Entries taken from a collection:
*** Begin section ***

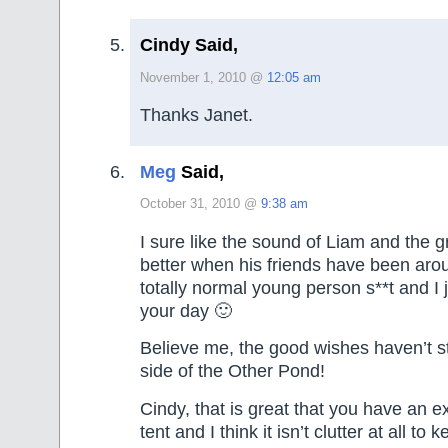
Cindy Said,
November 1, 2010 @
12:05 am
Thanks Janet.
Meg
Said,
October 31, 2010 @
9:38 am
I sure like the sound of Liam and the gr
better when his friends have been arou
totally normal young person s**t and I 
your day 🙂
Believe me, the good wishes haven’t s
side of the Other Pond!
Cindy, that is great that you have an e
tent and I think it isn’t clutter at all t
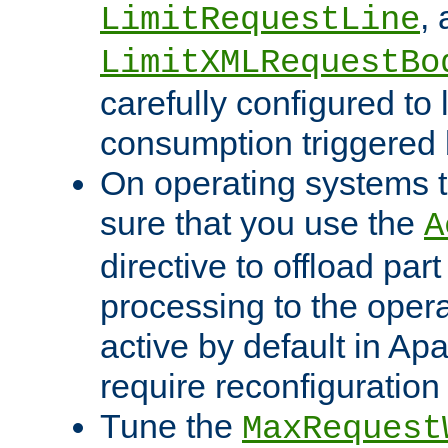
,
LimitRequestLine
LimitXMLRequestBo
carefully configured to 
consumption triggered b
On operating systems t
sure that you use the
A
directive to offload part
processing to the opera
active by default in Ap
require reconfiguration 
Tune the
MaxRequest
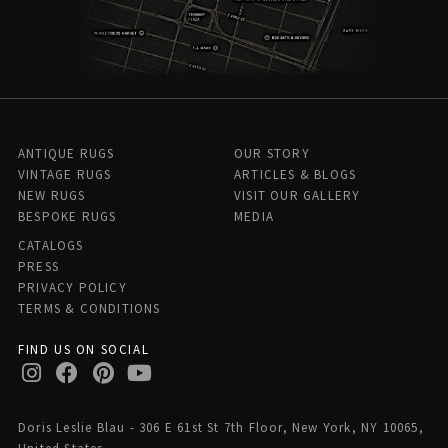
ANTIQUE RUGS
OUR STORY
VINTAGE RUGS
ARTICLES & BLOGS
NEW RUGS
VISIT OUR GALLERY
BESPOKE RUGS
MEDIA
CATALOGS
PRESS
PRIVACY POLICY
TERMS & CONDITIONS
FIND US ON SOCIAL
Doris Leslie Blau - 306 E 61st St 7th Floor, New York, NY 10065,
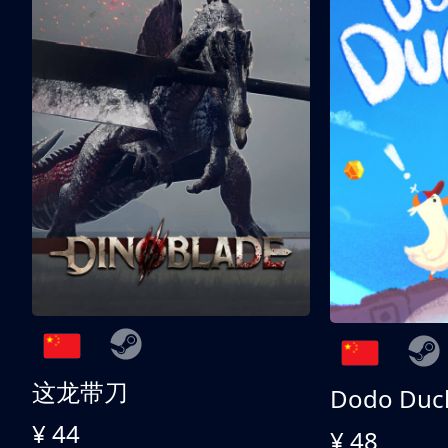
这龙带刀
Dodo Duc
¥ 44
¥ 48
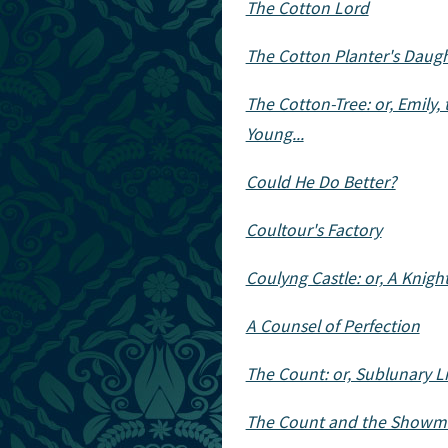
The Cotton Lord
The Cotton Planter's Daugh
The Cotton-Tree: or, Emily, 
Young...
Could He Do Better?
Coultour's Factory
Coulyng Castle: or, A Knigh
A Counsel of Perfection
The Count: or, Sublunary Li
The Count and the Showm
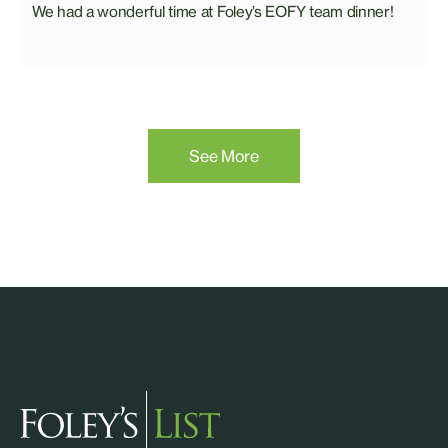
We had a wonderful time at Foley’s EOFY team dinner!
See More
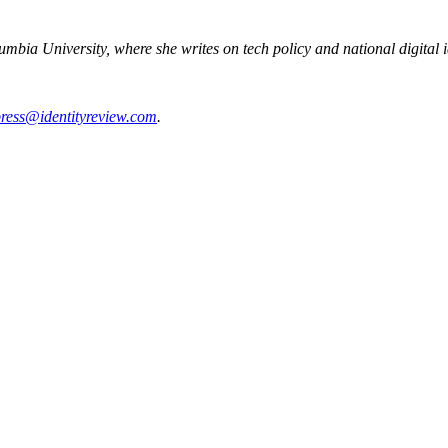
mbia University, where she writes on tech policy and national digital i
ress@identityreview.com
.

*** End section ***

### [WHAT THE EXERCISE ASKS]
Quote, please, only the lines running from the one with "The Count: or, Sublunary Li" down to the final line of the data above, keeping both ends and skipping the pictures.

### [TASK OUTPUT]
The Count: or, Sublunary Li
The Count and the Showm
We had a wonderful time at Foley’s EOFY team dinner!
See More
mbia University, where she writes on tech policy and national digital i
ress@identityreview.com
.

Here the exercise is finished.